A new open-source tool from Georgia Tech, however, is making research more accessible for everyone.
Vortex is a reconfigurable GPGPU accelerator that uses an extended open-source reduced instruction set computer (RISC), an open architecture. By combining a GPGPU with RISC-V, the hardware can use the open programming framework OpenCL.
“Before RISC-V, building full-stack GPU hardware would have been an insurmountable task that only large companies would have had the resources to do,” said Blaise Tine, a School of Computer Science (SCS) Ph.D. student who leads the Vortex GPU. “One of the main design goals of this project is to support open-source tools across the board; software, compilers, simulators, synthesis, etc., to really make this platform as accessible as possible.”
Since the number of computer chip transistors is no longer expected to double every year as Moore’s law held up until the past few years, the semiconductor industry has been pushing specialized hardware to make up for performance gaps.
Now heterogeneous systems-on-chip provide powerful performance, but a lot of GPGPU research is restricted to simulation unless researchers can work with large companies on the actual hardware.
“Hardware design is extremely difficult and time-consuming, and before the emergence of RISC-V, there were no standardized ISA or software tools that guaranteed long-term support of open-source contributions like this,” said Tech alumnus Fares Elsabbagh.
Yet with the advent of open-source ISAs like RISC-V, and the programming framework OpenCL, the researchers saw an opportunity.
To support OpenCL on Vortex, the researchers used the open-source compiler POCL and extended it to support RISC-V and Vortex ISA. Being able to use OpenCL was a major breakthrough for Vortex because it allowed the processor to execute real applications. This has practical applications, such as running existing machine learning programs without having to rewrite the program.

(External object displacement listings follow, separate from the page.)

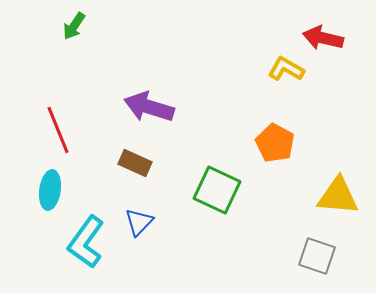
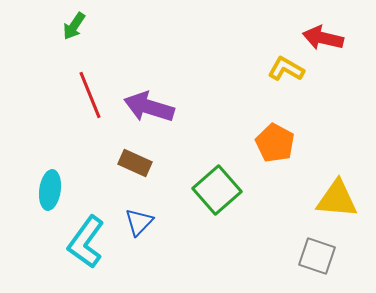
red line: moved 32 px right, 35 px up
green square: rotated 24 degrees clockwise
yellow triangle: moved 1 px left, 3 px down
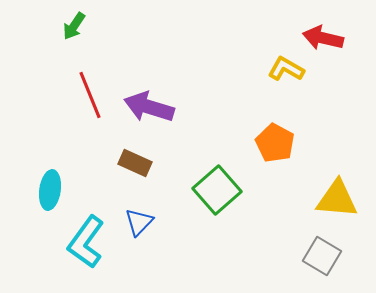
gray square: moved 5 px right; rotated 12 degrees clockwise
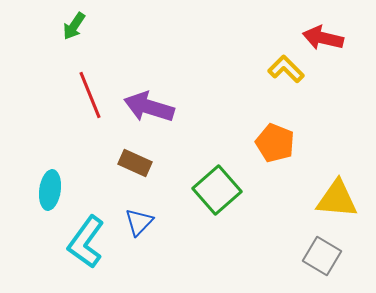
yellow L-shape: rotated 15 degrees clockwise
orange pentagon: rotated 6 degrees counterclockwise
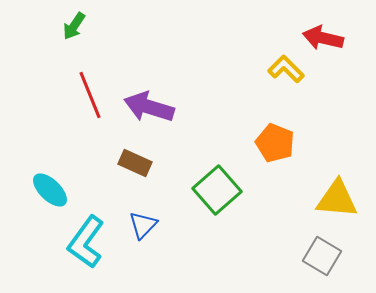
cyan ellipse: rotated 54 degrees counterclockwise
blue triangle: moved 4 px right, 3 px down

“Vortex is built on industry-standard open-source tools and protocols, allowing researchers and companies to easily modify the design to their needs, and be able to easily evaluate it against other designs,” Elsabbagh said.
Vortex is already being used in student projects, and the researchers have plans to extend its capabilities. They also plan to expand the platform to cover all aspects of hardware acceleration, graphics, artificial intelligence, vision, and audio.
The researchers presented Vortex in the poster, Vortex: An Open Source Reconfigurable RISC-V GPGPU Accelerator for Architecture Research, at Hot Chips: A Symposium on High Performance Chips from Aug. 16-18. Tine and Elsabaggh wrote the paper with Tech studnets Apurve Chawda, Will Gulian, Yaotian Feng, Da Eun Shim, Priyadarshini Roshan, Ethan Lyons, Lingjun Zhu, School of Electrical and Computer Engineering Professor Sung Kyu Lim, and SCS Professor Hyesoon Kim.